• **Dataset**:
┄┄┄┄┄┄

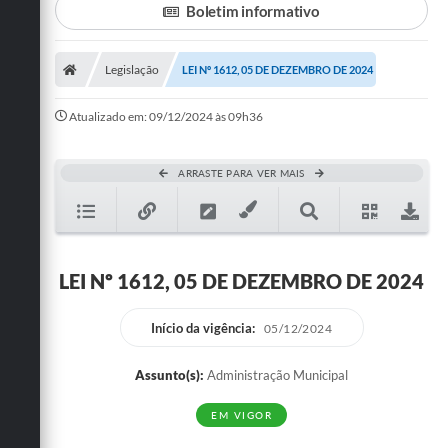
Boletim informativo
Turismo
Legislação
LEI Nº 1612, 05 DE DEZEMBRO DE 2024
Cultura
Conselhos Municipais
Atualizado em: 09/12/2024 às 09h36
Legislação
ARRASTE PARA VER MAIS
Editais
Notícias
Emprega
LEI Nº 1612, 05 DE DEZEMBRO DE 2024
Início da vigência:
05/12/2024
Assunto(s):
Administração Municipal
EM VIGOR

┄┄┄┄┄┄

• **Task to complete**: Could you repeat the data exactly, omitting its pictures?

• **Written solution**:
Boletim informativo
Turismo
Legislação
LEI Nº 1612, 05 DE DEZEMBRO DE 2024
Cultura
Conselhos Municipais
Atualizado em: 09/12/2024 às 09h36
Legislação
ARRASTE PARA VER MAIS
Editais
Notícias
Emprega
LEI Nº 1612, 05 DE DEZEMBRO DE 2024
Início da vigência:
05/12/2024
Assunto(s):
Administração Municipal
EM VIGOR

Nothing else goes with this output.